In Ocmulgee Fields, Inc. v. Commissioner, (March, 2009) the Tax Court rebuffed a taxpayer’s attempt to use an exchange intermediary to avoid certain related party restrictions on like-kind exchanges. IRC Section 1031generally provides that if business or investment property is exchanged for property of a “like-kind,” the exchanging taxpayer is allowed to defer recognizing his gain until he disposes of the property he received in the exchange. These exchanges are commonly used to dispose of income producing real property and acquire other income producing real property. However, IRC Section 1031(f) provides that a taxpayer’s gain is recognized if it does a Section 1031 exchange with a related party and either party then disposes of the property it acquired in the exchange within two years.

To try to avoid these rules, the taxpayer completed an exchange through a “qualified intermediary.” This is an independent party, often owned by a bank, escrow or title insurance company, which enables unrelated parties to complete deferred exchanges without having to trust each other. The taxpayer who wants to complete the exchange transfers his property to the intermediary who sells it to the third party that wants to buy it. The intermediary holds the cash from that sale until the exchanging taxpayer identifies his replacement property, at which time the intermediary purchases that property and transfers it to the exchanging taxpayer to complete his exchange. Recently, some of these intermediary companies have gone bankrupt or absconded with funds, but more on that later.

The taxpayer here transferred his property to an intermediary which then sold it to an unrelated party. However, the property that the taxpayer identified to complete the exchange was owned by a related party as defined in IRC Section 1031(f). The court held that this exchange ran afoul of IRC Section 1031(f)(4) which provides transactions structured to avoid the purpose of Section 1031(f) do not qualify as tax deferred exchanges. The court concluded that this provision allowed the transaction to be viewed as a direct exchange between the taxpayer and the related party, in effect ignoring the intermediary. Since the taxpayer’s original property was sold by the intermediary, it was deemed to have been sold by the related party, thus running afoul of the 2 year rule.

All like-kind exchanges are tricky and should be done with guidance from qualified advisors. This is especially true of deferred exchanges accomplished through the use of a qualified intermediary.
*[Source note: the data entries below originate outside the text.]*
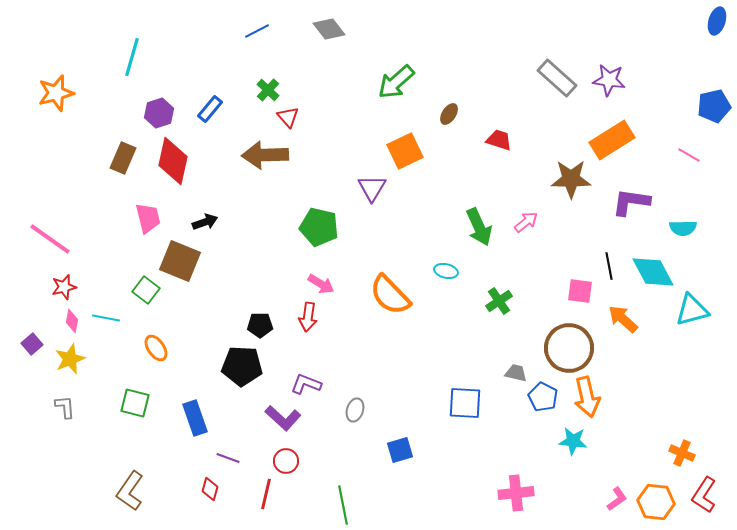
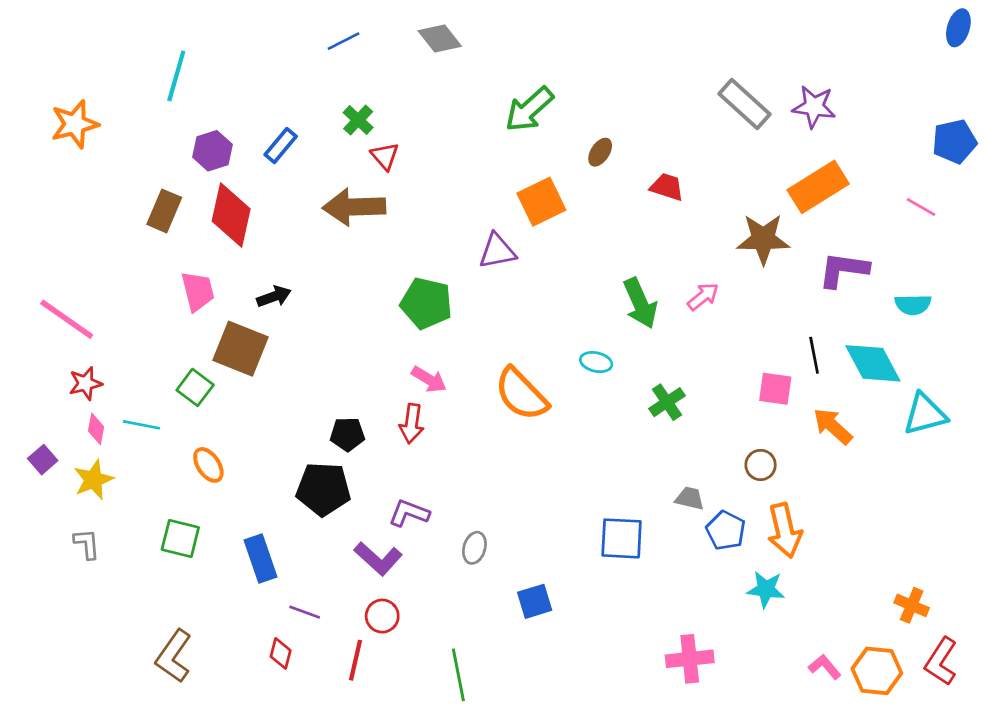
purple triangle: (372, 188) -> (497, 251), turned 48
brown circle: (569, 348) -> (761, 465), size x0.5
pink L-shape: (617, 499) -> (825, 667), turned -95

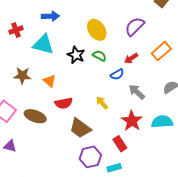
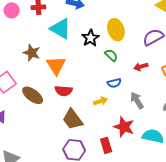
black star: (76, 55) -> (90, 38), moved
blue semicircle: (117, 74) -> (114, 83), moved
orange triangle: (49, 81) -> (56, 65), size x1.5
yellow arrow: (102, 103) -> (100, 101), turned 96
red star: (132, 121) -> (124, 127), turned -30

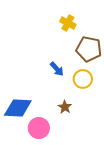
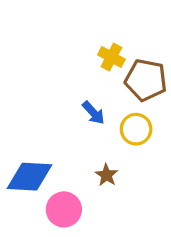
yellow cross: (68, 23) -> (111, 57), moved

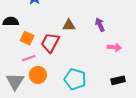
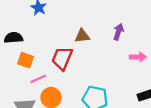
purple arrow: (100, 25) -> (118, 32), turned 48
orange square: (27, 38) -> (25, 60), moved

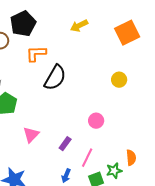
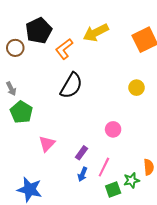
yellow arrow: (79, 26) -> (96, 33), size x1.4
orange L-shape: (36, 54) -> (64, 49), moved, turned -35
blue arrow: (66, 176) -> (83, 174), moved

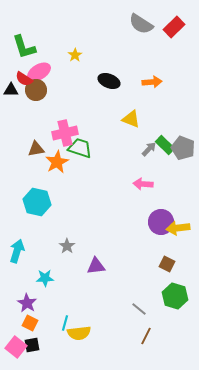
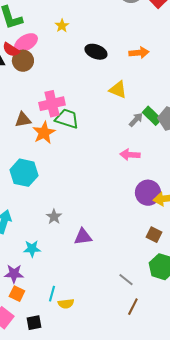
purple star: (27, 303) -> (14, 274), turned -30
yellow semicircle: (79, 333) -> (66, 304), size x0.7
black square: (32, 345) -> (34, 323), moved

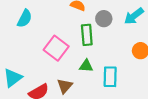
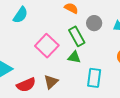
green rectangle: (87, 35) -> (77, 36), turned -30
green triangle: (86, 66) -> (74, 57), moved

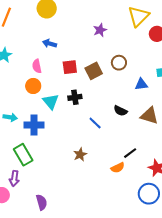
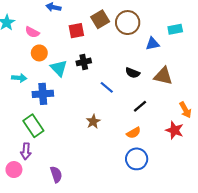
brown circle: (119, 63) -> (128, 23), size x1.5
pink semicircle: (37, 66) -> (32, 32), moved, turned -48
brown square: (94, 71) -> (100, 19), moved
cyan arrow: (10, 117) -> (19, 78), moved
black line: (130, 153) -> (140, 106), moved
blue circle: (149, 194) -> (137, 159), moved

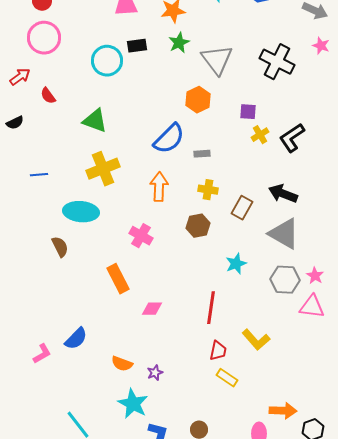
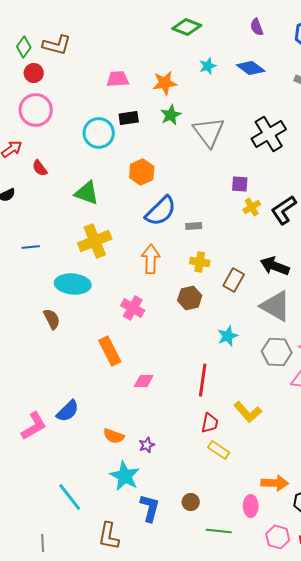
black cross: (277, 62) -> (269, 134), turned 32
orange hexagon: (198, 100) -> (142, 172), moved
pink L-shape: (42, 354) -> (34, 426), size x1.4

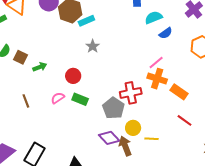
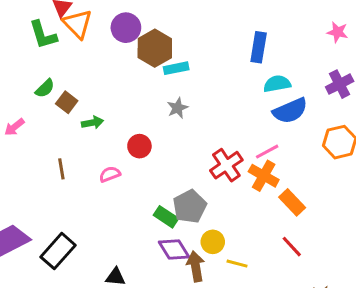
blue semicircle: (166, 33) -> (290, 111), size x1.6
red cross: (131, 93) -> (226, 165), moved, turned -35
green rectangle: (80, 99) -> (166, 217), moved

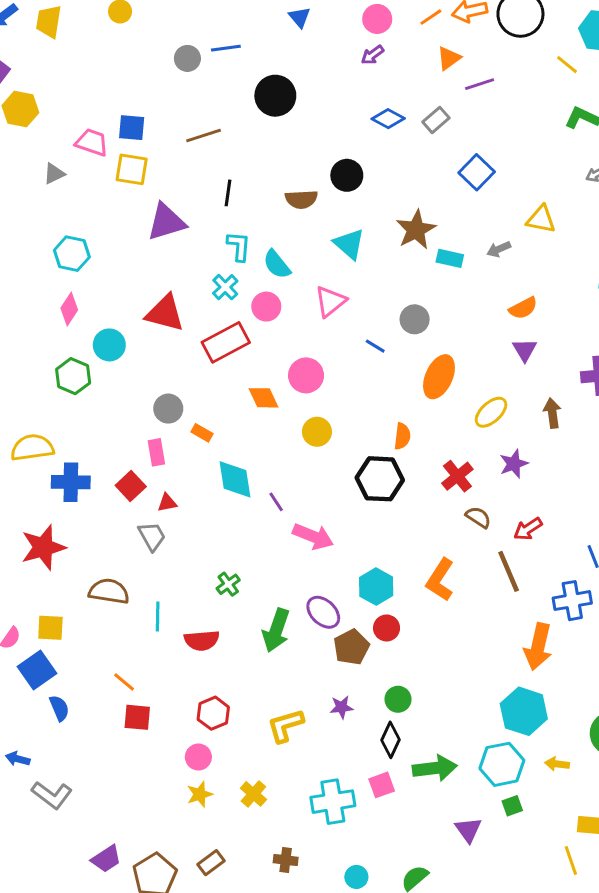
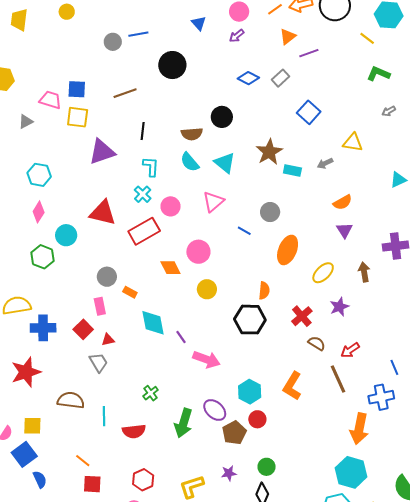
blue triangle: (299, 17) -> (199, 23), moved
cyan semicircle: (277, 264) -> (190, 162), moved

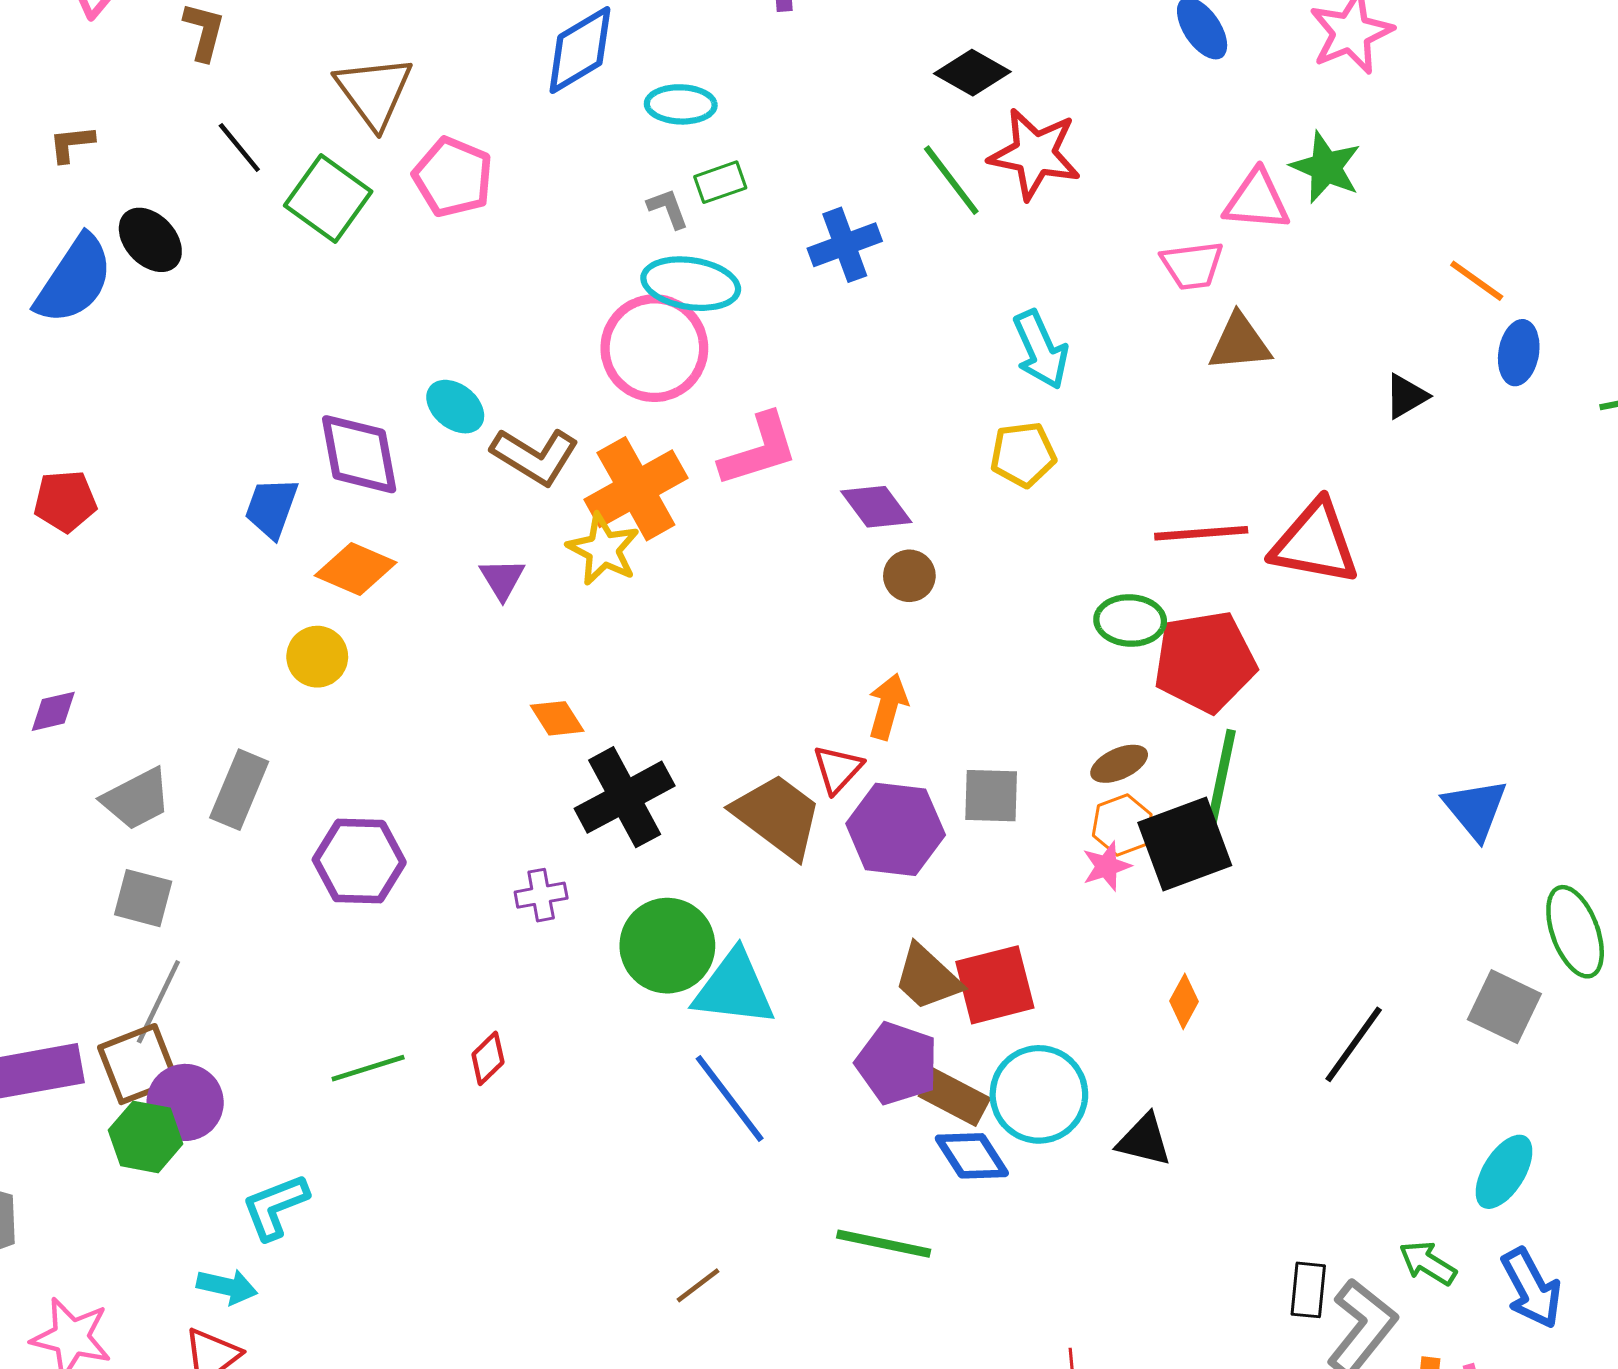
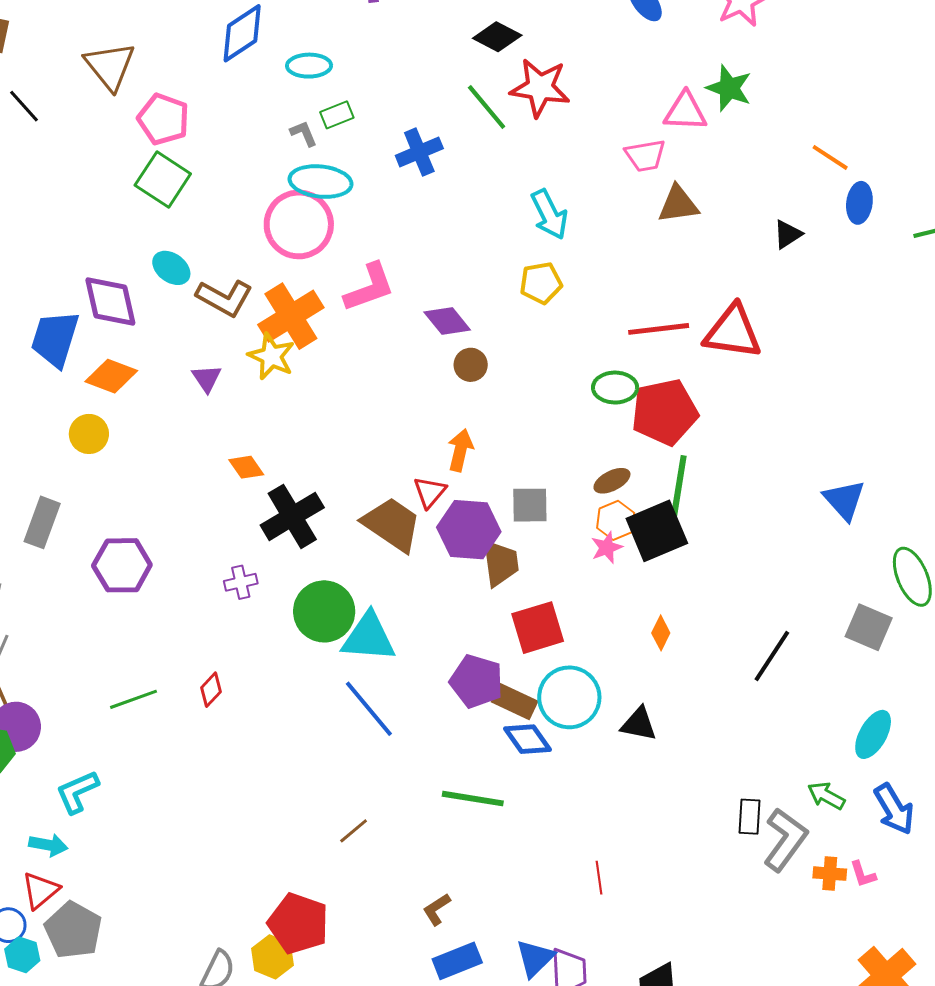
green square: (328, 199) -> (163, 179), moved
blue trapezoid: (271, 508) -> (55, 339), size x1.4
brown trapezoid: (927, 978) -> (500, 563), moved, turned -138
While on this subject, we must warn you to do your due diligence on any qualified intermediary you are considering using to complete a deferred like-kind exchange. People tend to think of these as “tax transactions” so they do not seem to worry about the money. It is just stunning how many people who would not loan their best friend $10 without a letter of credit will allow an intermediary they have never heard of to hold millions of dollars of their money without making any effort to determine the intermediary’s creditworthiness. Most of these firms are highly reputable but recent events have shown that is not uniformly so. Please do appropriate due diligence before selecting one of these firms to hold exchange proceeds. If one of them does steal your money, you should at least get a loss deduction to offset the gain you will now have to recognize because you did not complete your exchange.